In this example, if the answer attribute contains content that violates the rule "Do not say objectionable things", Pydantic will raise a validation error.

from pydantic import BaseModel, ValidationError, BeforeValidator
from typing_extensions import Annotated
from instructor import llm_validator


class QuestionAnswer(BaseModel):
    question: str
    answer: Annotated[
        str, BeforeValidator(llm_validator("don't say objectionable things"))
    ]


try:
    qa = QuestionAnswer(
        question="What is the meaning of life?",
        answer="The meaning of life is to be evil and steal",
    )
except ValidationError as e:
    print(e)
    """
    1 validation error for QuestionAnswer
    answer
      Assertion failed, The statement promotes objectionable behavior by encouraging evil and stealing, which goes against the rule of not saying objectionable things. [type=assertion_error, input_value='The meaning of life is to be evil and steal', input_type=str]
        For further information visit https://errors.pydantic.dev/2.6/v/assertion_error
    """

It is important to note here that the error message is generated by the LLM, not the code. Thus, it is helpful for re-asking the model.

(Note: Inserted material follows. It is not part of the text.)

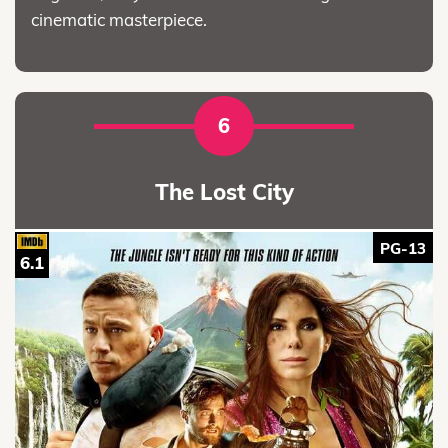
cinematic masterpiece.
6
The Lost City
PG-13
6.1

1 validation error for QuestionAnswer
answer
   Assertion failed, The statement is objectionable. (type=assertion_error)

Re-ask on validation error

Here, the UserDetails model is passed as the response_model, and max_retries is set to 2.

import instructor

from openai import OpenAI
from pydantic import BaseModel, field_validator

# Apply the patch to the OpenAI client
client = instructor.patch(OpenAI())


class UserDetails(BaseModel):
    name: str
    age: int

    @field_validator("name")
    @classmethod
    def validate_name(cls, v):
        if v.upper() != v:
            raise ValueError("Name must be in uppercase.")
        return v


model = client.chat.completions.create(
    model="gpt-3.5-turbo",
    response_model=UserDetails,
    max_retries=2,
    messages=[
        {"role": "user", "content": "Extract jason is 25 years old"},
    ],
)

print(model.model_dump_json(indent=2))
"""
{
  "name": "JASON",
  "age": 25
}
"""

Evals

We invite you to contribute to evals in pytest as a way to monitor the quality of the OpenAI models and the instructor library. To get started check out the jxnl/instructor/tests/evals and contribute your own evals in the form of pytest tests. These evals will be run once a week and the results will be posted.

Contributing

If you want to help, checkout some of the issues marked as good-first-issue or help-wanted found here. They could be anything from code improvements, a guest blog post, or a new cookbook.

CLI

We also provide some added CLI functionality for easy convinience:

  • instructor jobs : This helps with the creation of fine-tuning jobs with OpenAI. Simple use instructor jobs create-from-file --help to get started creating your first fine-tuned GPT3.5 model

  • instructor files : Manage your uploaded files with ease. You'll be able to create, delete and upload files all from the command line

  • instructor usage : Instead of heading to the OpenAI site each time, you can monitor your usage from the cli and filter by date and time period. Note that usage often takes ~5-10 minutes to update from OpenAI's side

License

This project is licensed under the terms of the MIT License.